The original code applies a workaround to compilers that don't need it,
Indeed, those compilers don't need it.
On the other hand, the atomic operations with compiler-only barriers, which you describe as a "workaround," *are* correct for both old and new compilers AFAIK.
so yeah arguably I think this improves correctness.
Correctness is a "yes or no" question. If the code is already correct, you cannot further improve its correctness.
Maybe you actually meant future compatibility--whether it will stay correct in the future. This requires that the following assumptions continue to hold:
1. The atomic macros assume that volatile memory access (load / store) operations emitted by the compiler implicitly have both acquire and release semantics on all x86 implementations (microarchitectures) that GCC and clang target. Exceptions are SSE non-temporal memory operations, which are not cache-coherent and thus cannot be used for implementing C-like generic memory operations in the first place.
2. The atomic macros assume that `__asm__ __volatile__("" ::: "memory");` is a compiler memory barrier.
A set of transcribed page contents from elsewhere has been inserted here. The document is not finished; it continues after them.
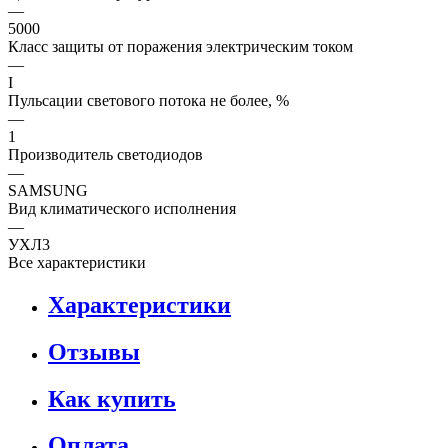
—
5000
Класс защиты от поражения электрическим током
—
I
Пульсации светового потока не более, %
—
1
Производитель светодиодов
—
SAMSUNG
Вид климатического исполнения
—
УХЛ3
Все характеристики
Характеристики
Отзывы
Как купить
Оплата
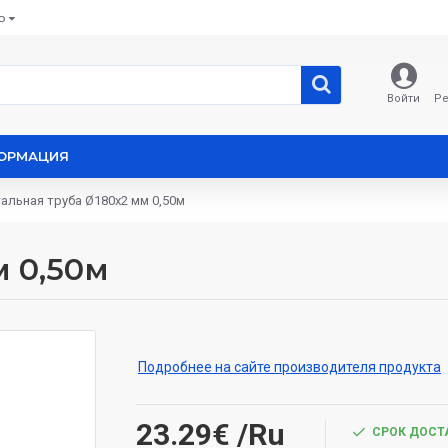
Ь
Войти
Ре
ОРМАЦИЯ
альная труба Ø180х2 мм 0,50м
м 0,50м
Подробнее на сайте производителя продукта
23.29€
/Ru
СРОК ДОСТА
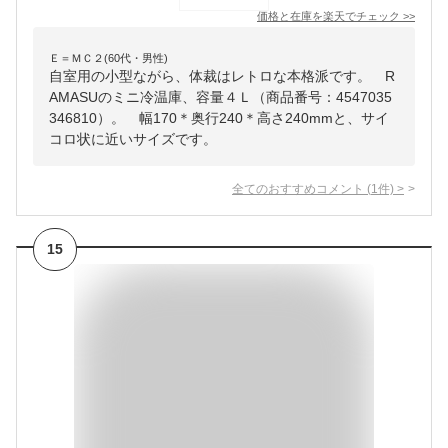
価格と在庫を
楽天
でチェック
>>
Ｅ＝ＭＣ２(60代・男性)
自室用の小型ながら、体裁はレトロな本格派です。 R
AMASUのミニ冷温庫、容量４Ｌ（商品番号：4547035
346810）。 幅170＊奥行240＊高さ240mmと、サイ
コロ状に近いサイズです。
全てのおすすめコメント
(
1
件)
>
15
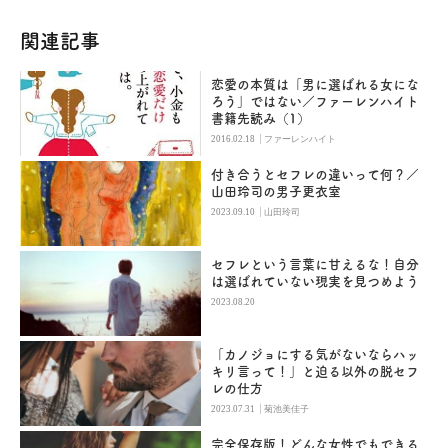
関連記事
恋愛の本質は「男に選ばれる女にな
ろう」ではない／ファーレンハイト
書籍先読み（1）
|
2016.02.18
ファーレンハイト
付き合うとセフレの違いって何？／
山田玲司の男子更衣室
|
2023.09.10
山田玲司
セフレという言葉に甘えるな！自分
は選ばれていない現実を見つめよう
2023.08.20
「カノジョにする気がないならハッ
キリ言って！」と迫る以外の脱セフ
レの仕方
|
2023.07.31
菊池美佳子
完全保存版！どんな女性でもできる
It's safe to assume that this will stay true in the future, since the Linux kernel also uses this syntax.
Besides that, I am pretty sure load acquire/store release means more than `__asm__ __volatile__( "" ::: "memory" );`, which prevents compiler reordering but not processor reordering.
A barrier (let it be a compiler-only or hardware instruction) by itself has nothing to do with Load-Acquire or Store-Release. It is the combination of memory accesses and barriers that can implement either semantics of the abstract memory model.
If you believe there's more to acquire/release, would you provide an example?
Granted it's not needed on x86,
Right. On non-x86 architectures, we assume newer GCC.
but I think it's also an argument for correctness.
I'm not sure if this stands as a valid argument for corrrectness.